= Murder in High Places =

1991 American television film

Murder in High Places is a 1991 American TV film written and directed by John Byrum.

It was originally a pilot for an NBC series to be called Out of Season.

The original music from the TV film was scored and composed by Stewart Copeland.

==Premise==
A gonzo journalist like Hunter S. Thompson (Ted Levine) is elected mayor of a fictional Colorado town. He teams up with an ex-cop-pro football player (Adam Baldwin) to solve a murder case.

==Cast==
- Ted Levine as Carson Russell
- Adam Baldwin as Stoney Ptak
- Joyce Hyser as Terry Ptak
- Xander Berkeley as Wayne
- Miguel Ferrer as Wilhoite
- Vince Grant as Dent
- Lisa Kudrow as Miss Stitch
- Judith Hoag as Meg Faithorn
- James Keach as Levering
- Traci Lords as Diane
- Michael McKean as Pettibone
- Jamey Sheridan as Randall Horn

==Reception==
In a review for Newsday, Kevin Thomas wrote, "What an amazing show that was. An irreverent, funny, poignant and violent story about different counterculture people as well as the rich and famous.
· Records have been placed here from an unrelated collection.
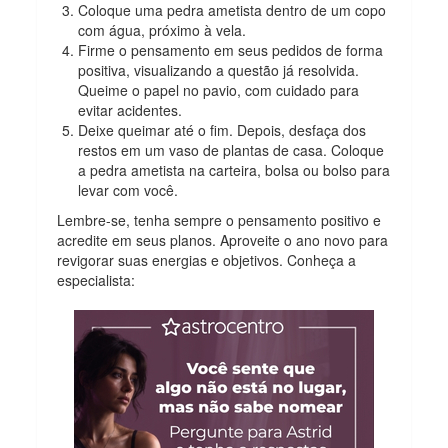
Coloque uma pedra ametista dentro de um copo
com água, próximo à vela.
Firme o pensamento em seus pedidos de forma
positiva, visualizando a questão já resolvida.
Queime o papel no pavio, com cuidado para
evitar acidentes.
Deixe queimar até o fim. Depois, desfaça dos
restos em um vaso de plantas de casa. Coloque
a pedra ametista na carteira, bolsa ou bolso para
levar com você.
Lembre-se, tenha sempre o pensamento positivo e
acredite em seus planos. Aproveite o ano novo para
revigorar suas energias e objetivos. Conheça a
especialista:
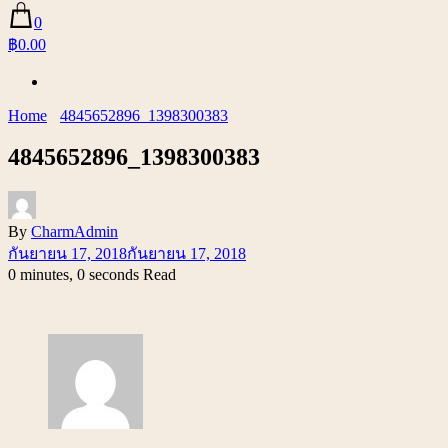
0
฿0.00
Home
4845652896_1398300383
4845652896_1398300383
By
CharmAdmin
กันยายน 17, 2018
กันยายน 17, 2018
0 minutes, 0 seconds Read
Different dialogue, different things happening in a show written for adults, by adults.... It really pushed the envelope for NBC. Unfortunately, once [Brandon] Tartikoff threw himself out the door at NBC for Paramount the envelope went with him. "Out of Season" (a.k.a. "Murder in High Places") wound up in the dead-letter file at the new, dull NBC."